At one point, Hernández even boasted during a meeting with drug dealers that “together they would push the drugs through the noses of the gringos, of the Americans,” Robles said.
However, lawyer Renato Stabile said Hernández first represented his rural home province in western Honduras as a congressman because he wanted to rid his country of the scourge of drug trafficking. He became chairman of the National Congress before becoming president.
Stabile warned jurors to be wary of government witnesses, particularly several men who had murdered dozens of individuals, and hope their testimony will earn them leniency at sentencing.
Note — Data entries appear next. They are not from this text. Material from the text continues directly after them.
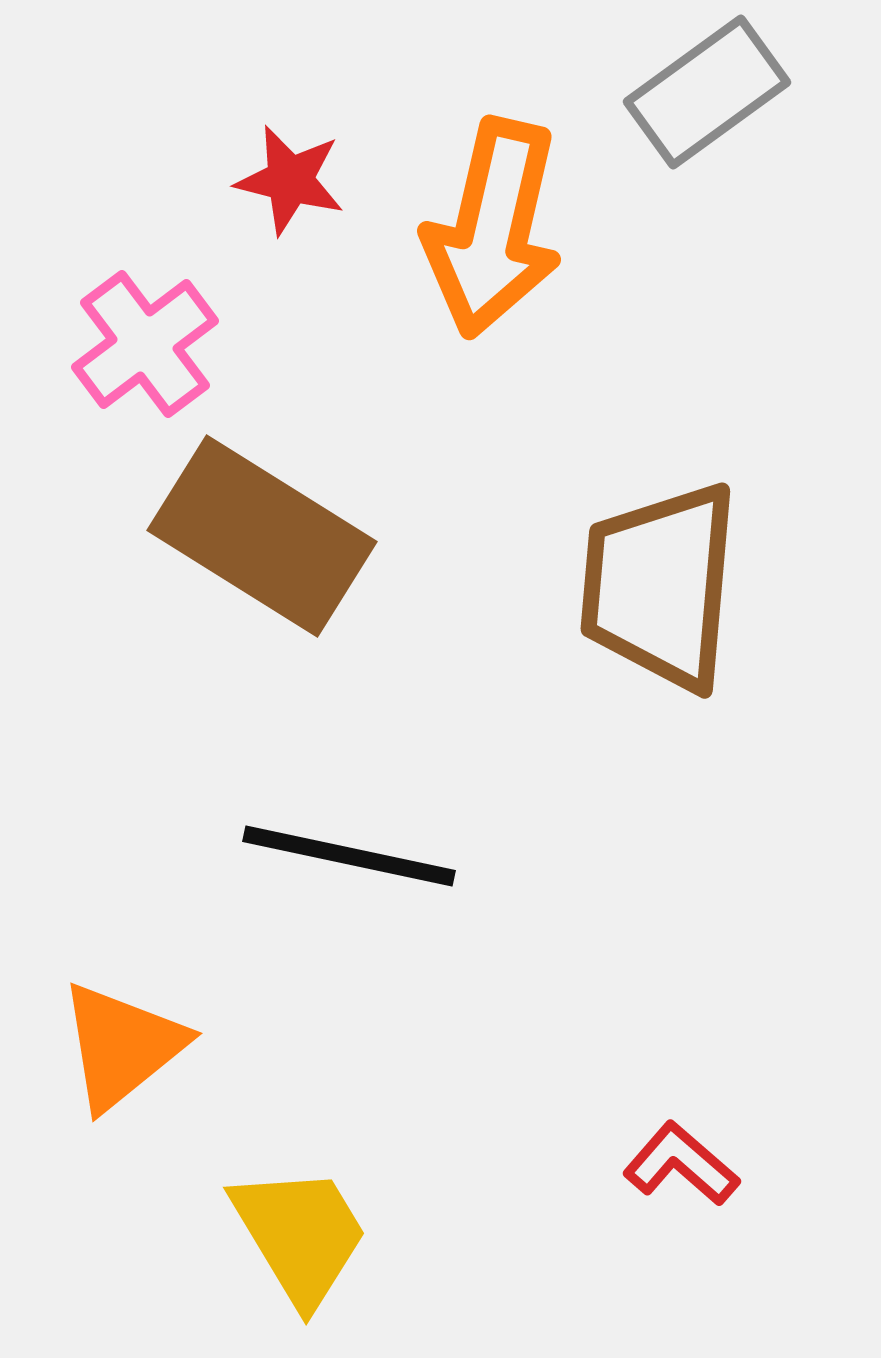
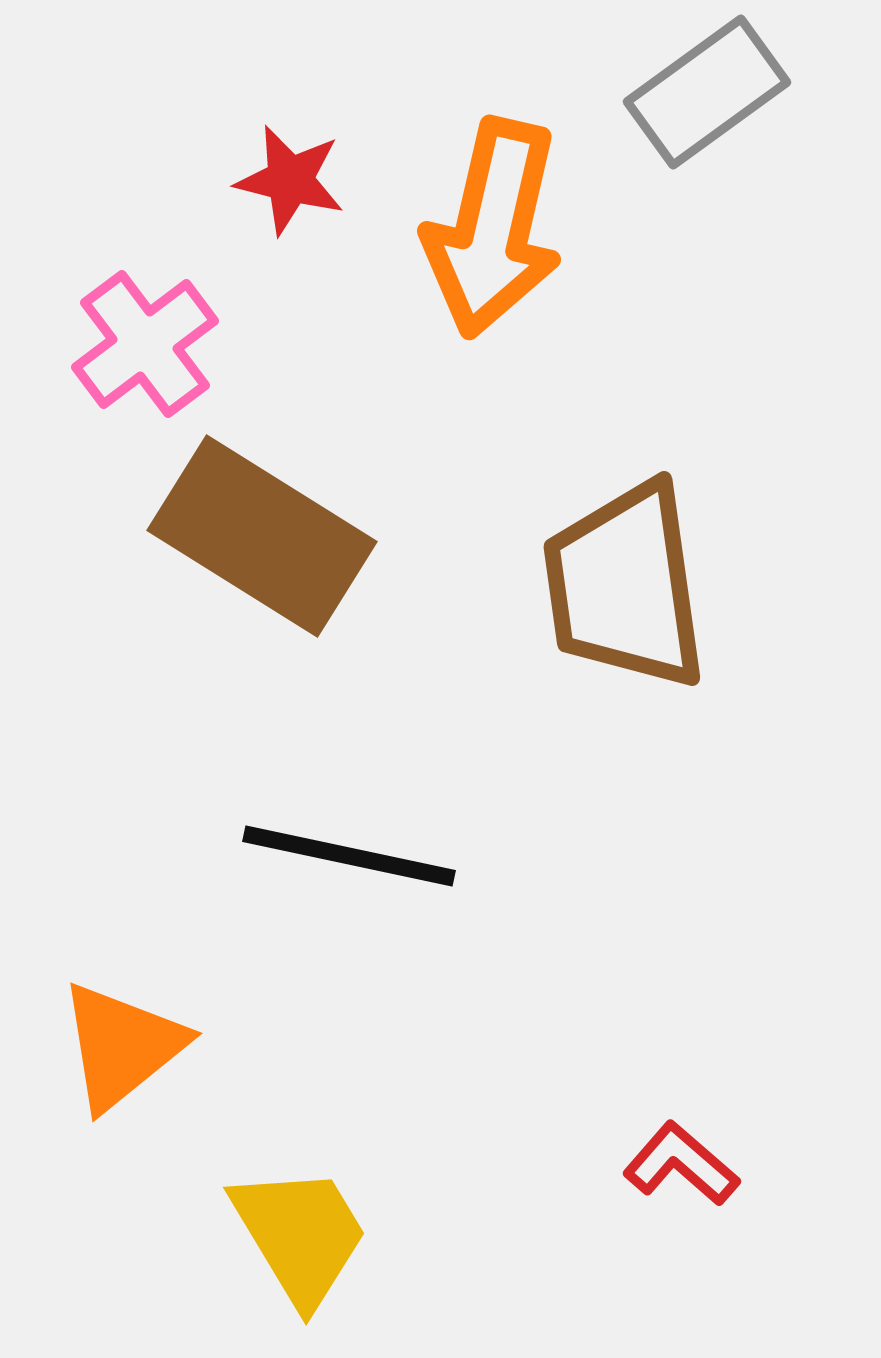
brown trapezoid: moved 35 px left; rotated 13 degrees counterclockwise
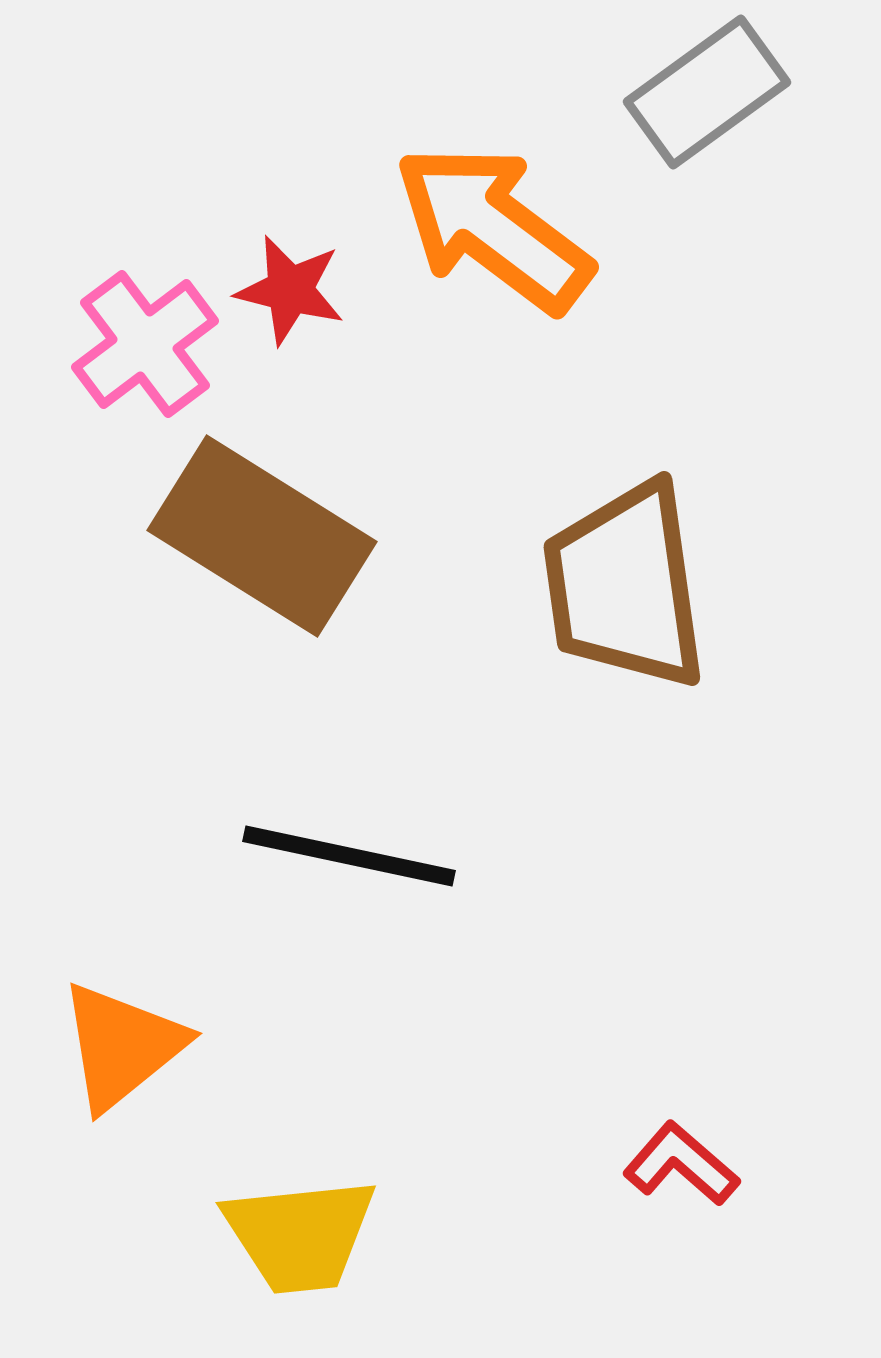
red star: moved 110 px down
orange arrow: rotated 114 degrees clockwise
yellow trapezoid: rotated 115 degrees clockwise
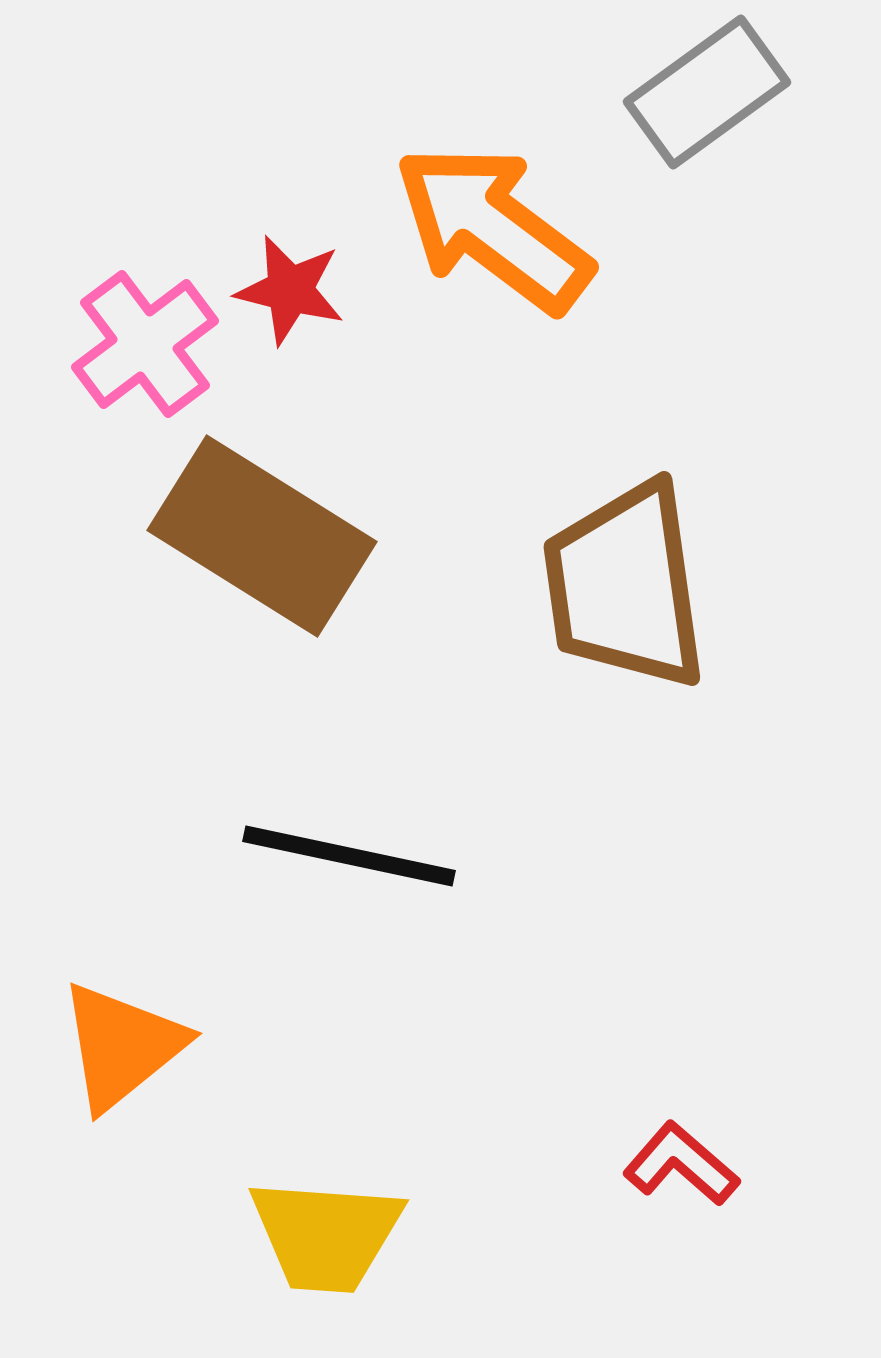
yellow trapezoid: moved 26 px right; rotated 10 degrees clockwise
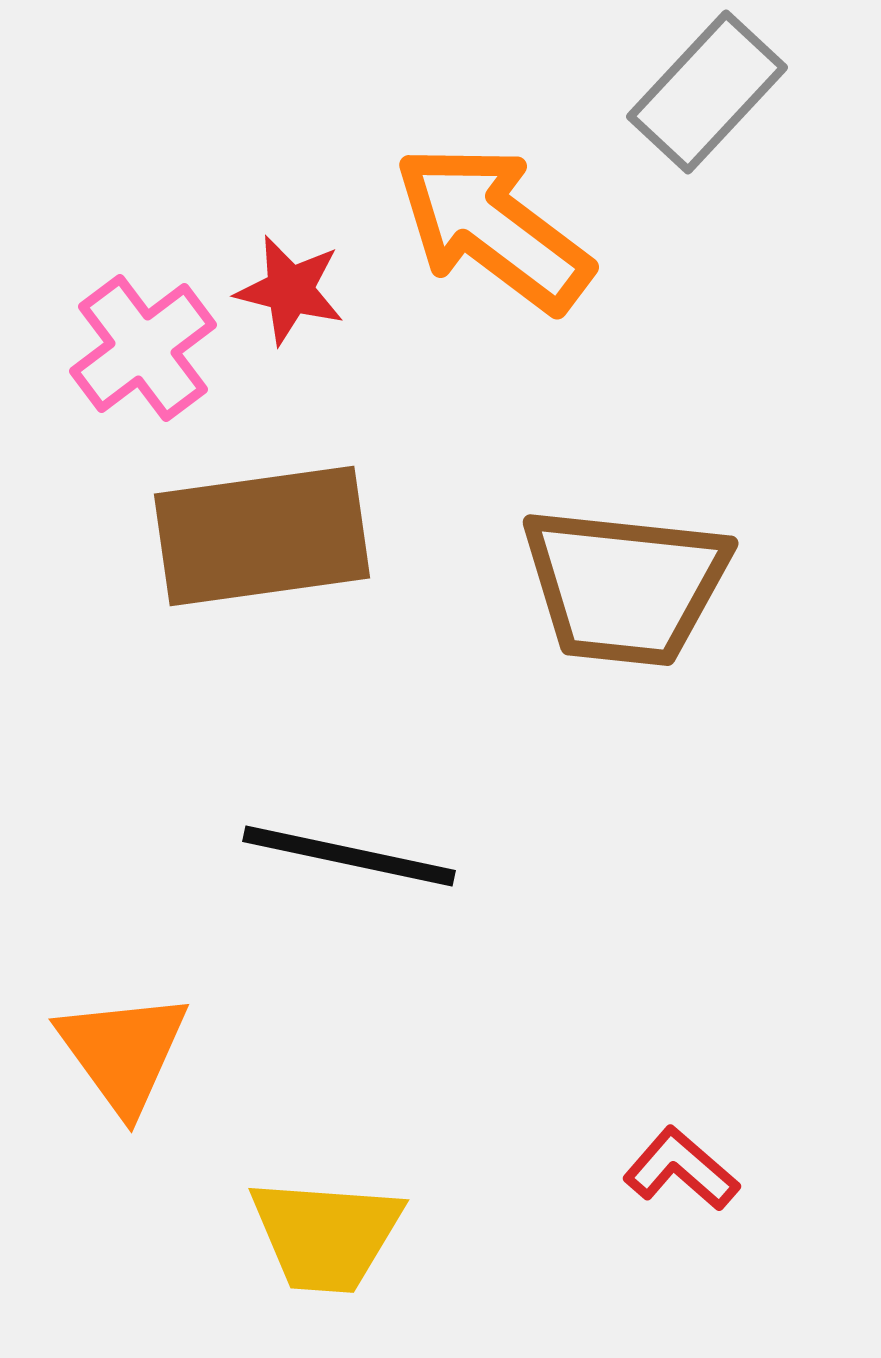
gray rectangle: rotated 11 degrees counterclockwise
pink cross: moved 2 px left, 4 px down
brown rectangle: rotated 40 degrees counterclockwise
brown trapezoid: rotated 76 degrees counterclockwise
orange triangle: moved 1 px right, 6 px down; rotated 27 degrees counterclockwise
red L-shape: moved 5 px down
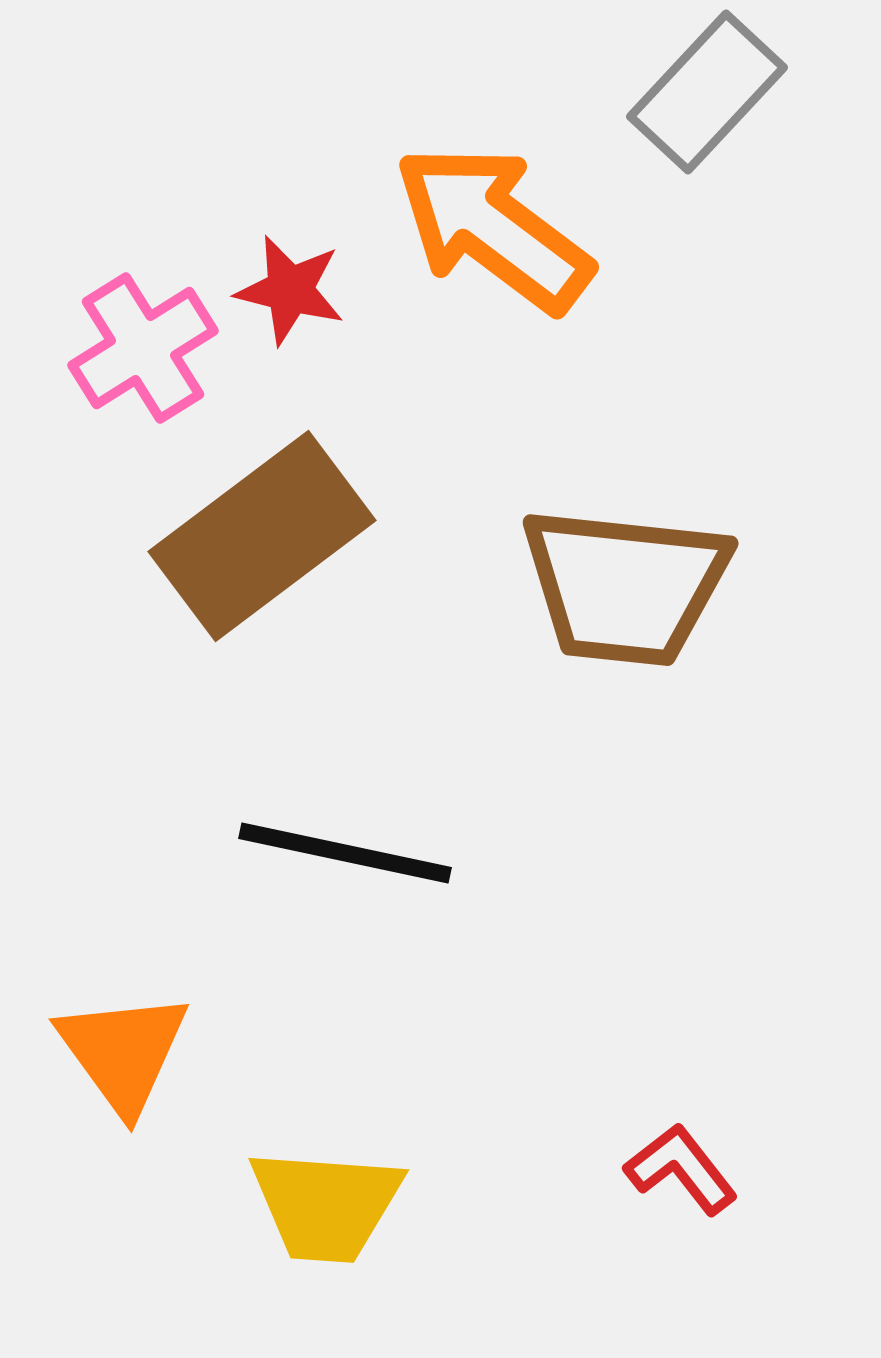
pink cross: rotated 5 degrees clockwise
brown rectangle: rotated 29 degrees counterclockwise
black line: moved 4 px left, 3 px up
red L-shape: rotated 11 degrees clockwise
yellow trapezoid: moved 30 px up
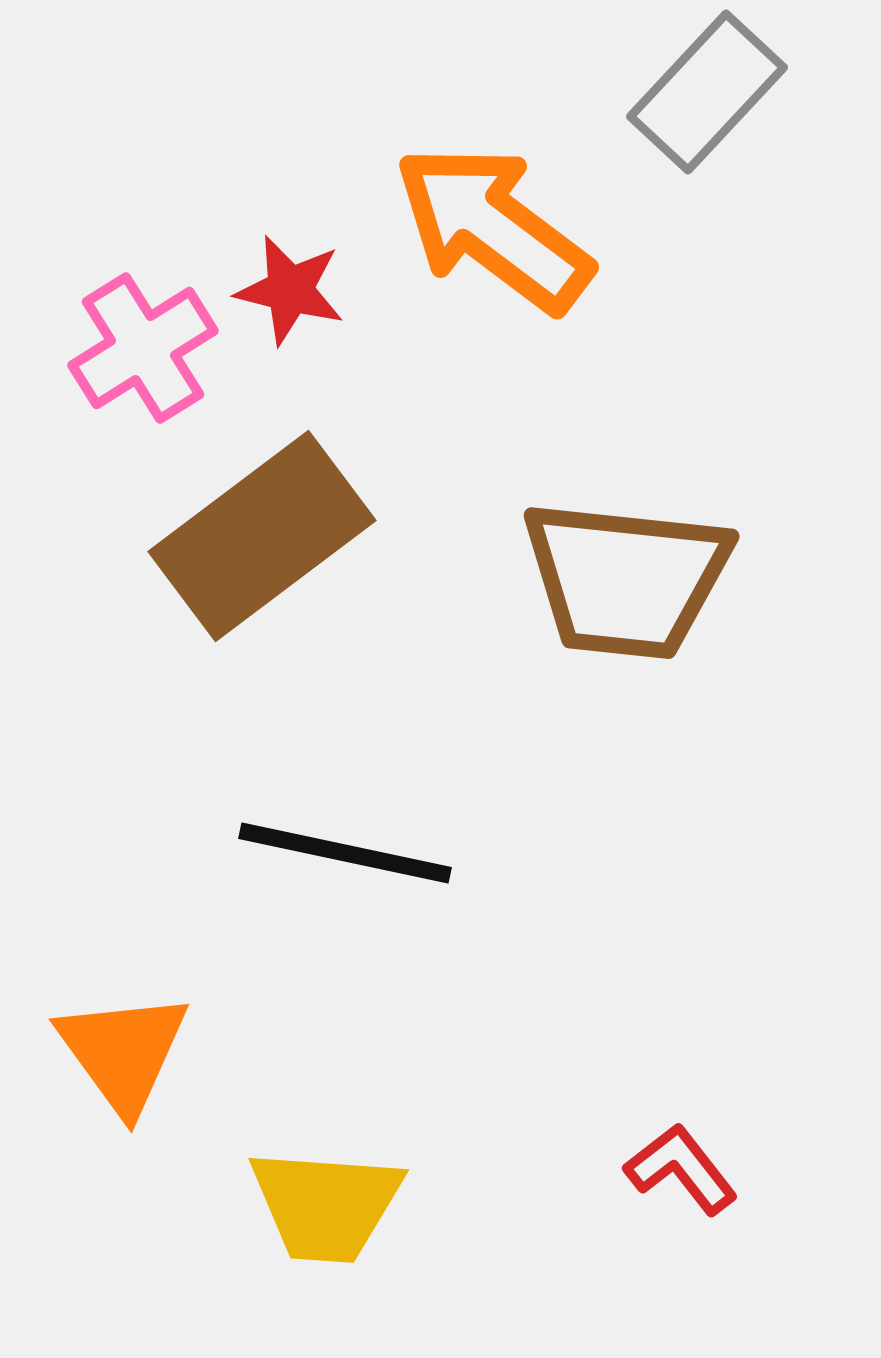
brown trapezoid: moved 1 px right, 7 px up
“If you look around this courtroom, the number of people they killed is probably greater than everyone sitting here right now,” he told jurors in the packed courtroom, saying some of the witnesses they will see have tortured and killed children.
“These are depraved people. These are psychopaths. These are people who are not worthy of your trust and faith,” Stabile said.
The lawyer said Honduras was the murder capital of the world a year before Hernández became president and that homicide rates fell by more than 50% as he stood up to gangs and drug cartels.
Stabile said his client agreed to extradite 20 people to the U.S. to face criminal charges, although three people escaped.
“Mr. Hernández does not sit down with drug dealers. He stood up to drug dealers,” the lawyer said of a married man with four children who has a master’s degree from the State University of New York at Albany.
The lawyer told jurors that during the trial they will hear a lot about the ex-president’s brother, Juan Antonio “Tony” Hernández, a former Honduran congressman who was sentenced to life in prison in Manhattan federal court in 2021 for his own drug conviction. cost.
Prosecutors say Tony Hernández secured and distributed millions of dollars in bribes from drug dealers for his country’s politicians between 2004 and 2019, including $1 million from infamous Mexican capo Joaquin “El Chapo” Guzman for Juan Orlando Hernández.
The former president was arrested at his home in Tegucigalpa, the Honduran capital, in February 2022 – just three months after leaving office – and extradited to the US in April that year.